Wie bereits in der Plattenkritik angekündigt, interviewte Markus“Welby“ Schmidt, Frontmann von Supercobra, Nicke Andersson von Imperial State Electric (Ex-Entombed, Ex-Hellacopters) am 24.7.15.

Nachdem ich für den Wildwechsel eine Review zur neuen Imperials-State-Electric-Scheibe “Honk Machine” verfassen durfte, bot sich mir kurz darauf die Gelegenheit zu einem Telefoninterview mit Nicke Andersson. Eine spannende Sache für mich als großen Hellacopters-Fan – gewarnt von anderen Interviewern, von denen Nicke als eher wortkarger Typ beschrieben wird, rufe ich also in Schweden an – und ganz anders als erwartet, plaudere ich mit einem gut aufgelegten, freundlichen, offenen und angenehm normalen Typen mehr als ein halbe Stunde über seine Band, Songs, Lieblingsbands und – natürlich – Gitarren…

MWS: Hallo Nicke, Markus „Welby“ Schmidt hier, ich möchte gerne mit dir für das deutsche Magazin Wildwechsel über deine neue Platte sprechen. Warum ist „Honk Machine“ die beste Platte von Imperial State Electric?
Nicke: Na ja, jede Band findet doch ihr aktuellstes Album am besten, oder? Wäre ja schrecklich, wenn es nicht so wäre. Aber – im Grunde ist es nicht an mir, das zu beurteilen. Und wer weiß, vielleicht sagt man im Rückblick, dass doch ein anderes besser war. Aber im Moment finde ich, es ist eine tolle Sammlung von Songs geworden – mir gefällt’s.

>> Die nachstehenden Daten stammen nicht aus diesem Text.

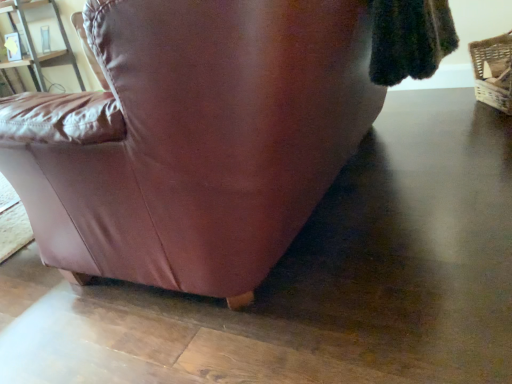 Question: Which is correct: woven straw basket at right is inside matte wood shelf at upper left, or outside of it?

Choices:
 (A) inside
 (B) outside

Answer: (B)

Question: Is point (479, 59) positioned closer to the camera than point (40, 77)?

Choices:
 (A) farther
 (B) closer

Answer: (B)

Question: From the image's perspective, relative to matte wood shelf at upper left, is woven straw basket at right above or below?

Choices:
 (A) above
 (B) below

Answer: (B)

Question: Is matte wood shelf at upper left to the left or to the right of woven straw basket at right in the image?

Choices:
 (A) right
 (B) left

Answer: (B)

Question: In terms of width, does matte wood shelf at upper left look wider or thinner when compared to woven straw basket at right?

Choices:
 (A) wide
 (B) thin

Answer: (A)

Question: Does point (59, 23) appear closer or farther from the camera than point (499, 92)?

Choices:
 (A) closer
 (B) farther

Answer: (B)

Question: Considering the positions of matte wood shelf at upper left and woven straw basket at right in the image, is matte wood shelf at upper left taller or shorter than woven straw basket at right?

Choices:
 (A) tall
 (B) short

Answer: (A) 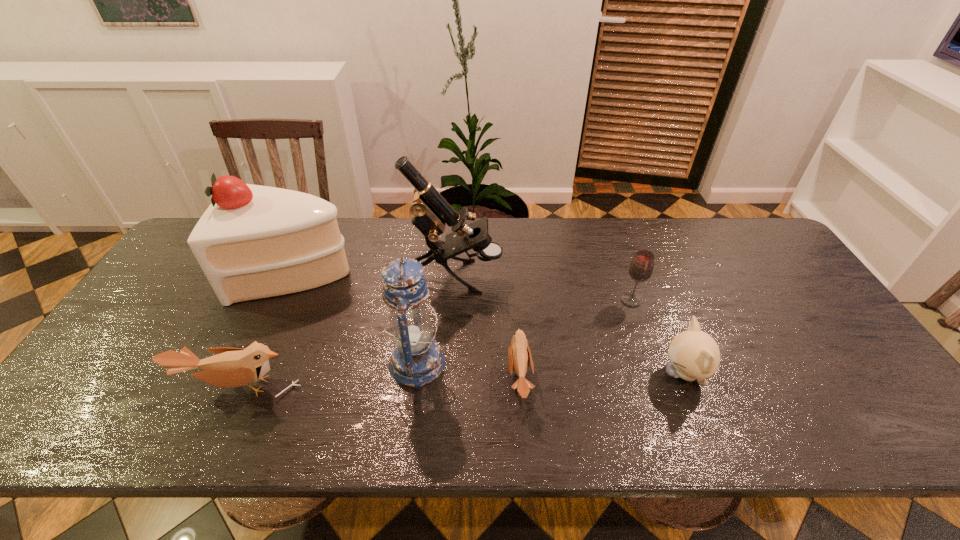 This screenshot has width=960, height=540. I want to click on vacant space situated through the eyepiece of the microscope, so point(622,276).

At what (x,y) coordinates should I click in order to perform the action: click on vacant space located on the front of the glass drink container. Please return your answer as a coordinate pair (x, y). Looking at the image, I should click on click(639, 325).

The width and height of the screenshot is (960, 540). Find the location of `vacant area located on the front-facing side of the lantern`. vacant area located on the front-facing side of the lantern is located at coordinates (510, 363).

In order to click on blank area located on the face of the kitten in this screenshot , I will do `click(550, 374)`.

You are a GUI agent. You are given a task and a screenshot of the screen. Output one action in this format:
    pyautogui.click(x=<x>, y=<y>)
    Task: Click on the free space located on the face of the kitten
    
    Given the screenshot: What is the action you would take?
    pyautogui.click(x=517, y=374)

Image resolution: width=960 pixels, height=540 pixels. Identify the location of free spot located on the face of the kitten. (530, 374).

Locate an element on the screen. The width and height of the screenshot is (960, 540). cake present at the far edge is located at coordinates (x=252, y=242).

Identify the location of microscope present at the far edge. The image size is (960, 540). (431, 211).

Find the location of `lantern at the near edge`. lantern at the near edge is located at coordinates (416, 360).

This screenshot has height=540, width=960. In order to click on kitten that is at the near edge in this screenshot , I will do `click(694, 354)`. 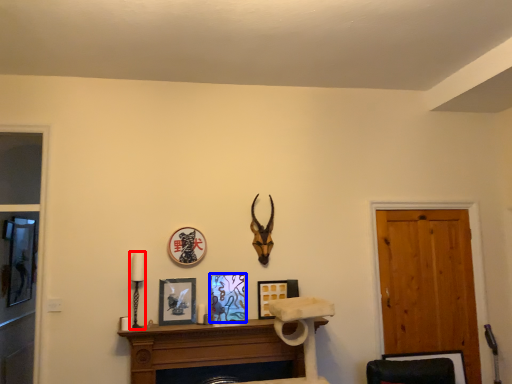 Question: Among these objects, which one is nearest to the camera, candle holder (highlighted by a red box) or picture frame (highlighted by a blue box)?

Choices:
 (A) candle holder
 (B) picture frame

Answer: (A) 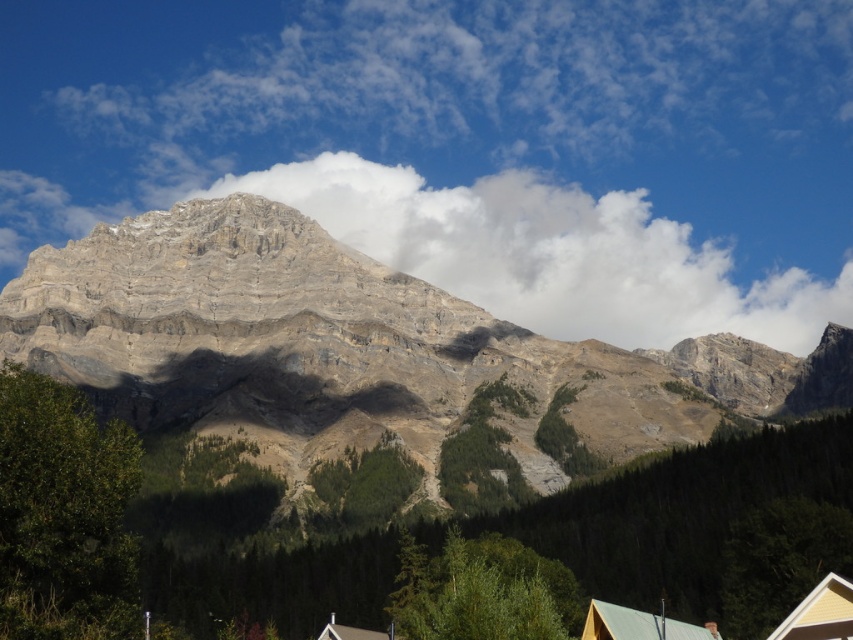 You are an architect designing a new eco lodge. You need to decide whether the brown wooden hut at lower center can be seen from the rocky mountain range at center. Based on their sizes, what would you conclude?

The rocky mountain range at center is bigger than the brown wooden hut at lower center, so the hut might be obscured by the mountain range when viewed from there.

You are a drone operator planning to fly a drone between the rocky mountain range at center and the white fluffy cloud at upper center. The drone has a maximum flight range of 300 feet. Can the drone safely make the trip without running out of battery?

The rocky mountain range at center and white fluffy cloud at upper center are 320.40 feet apart from each other. Since the drone can only fly 300 feet, it cannot safely make the trip as the distance exceeds its maximum range.

You are an airplane passenger looking out the window and see the rocky mountain range at center and the white fluffy cloud at upper center. Which object appears closer to the airplane based on their relative sizes?

The rocky mountain range at center appears closer to the airplane than the white fluffy cloud at upper center because it is taller, suggesting it is nearer to the observer. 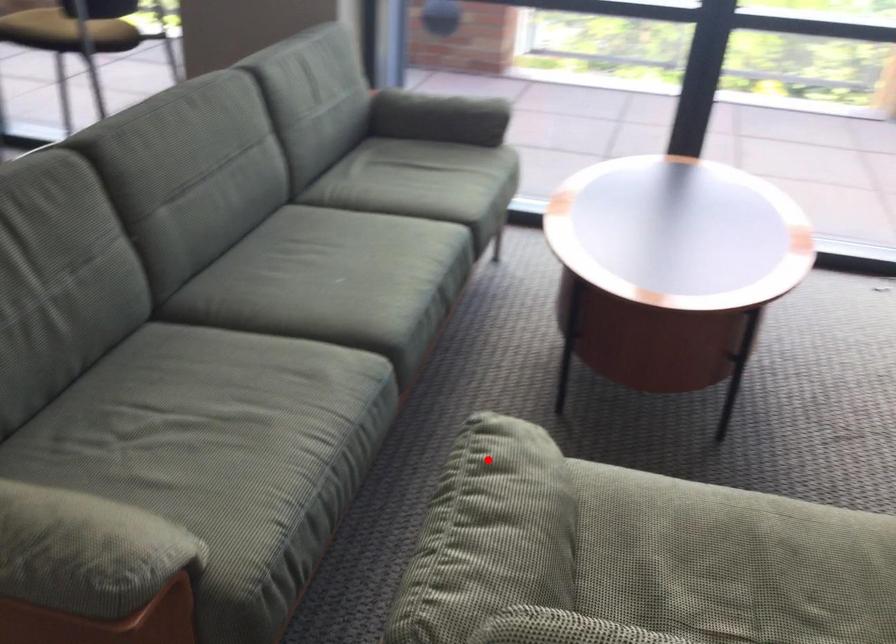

Ein Sammlung von Songs. Das ist ein gutes Stichwort. Ich finde, es ist eine Sammlung doch sehr unterschiedlicher Songs. Es gibt „beatle“-eske Songs, Soulnummern und Rock‘n’Roll. Es wirkt, als hättest du bei ISE die Freiheit, musikalisch all das zu machen, wozu du gerade Lust hast. Würdest du sagen, dass diese Freiheit eine der Besonderheiten deiner „neuen“ Band ist?
Ja und nein. Seit ich angefangen hab’, Musik zu machen, also mit 16 oder schon etwas früher, hab’ ich immer nur die Musik gemacht, die ich machen wollte. Alles andere wäre doch seltsam. Aber es stimmt schon, dass der Rahmen hier etwas weiter gesteckt ist als zum Beispiel bei meiner alten Band, den Hellacopters. Es ist trotzdem eine Rock‘n’Roll–Scheibe. Nimm zum Beispiel die Stones. Jeder würde doch sagen, dass die Stones eine Rock‘n’Roll-Band sind. Und nun hör‘ dir „Goats Head Soup“ an [Anm.: 1974 – da ist z.B. „Angie“ drauf, aber auch „Heartbreaker“]. Es ist toll, dass diese Scheibe so viele unterschiedliche Songs enthält. Und eine gute Rock‘n‘Roll-Platte sollte genau diese Abwechslung bieten. Die schnellen Nummern wirken sogar schneller, wenn man sie mit einer Ballade mischt [lacht]. Es bedeutet auch mehr Spaß für die Band, und – hoffentlich – auch mehr Spaß für die Hörer.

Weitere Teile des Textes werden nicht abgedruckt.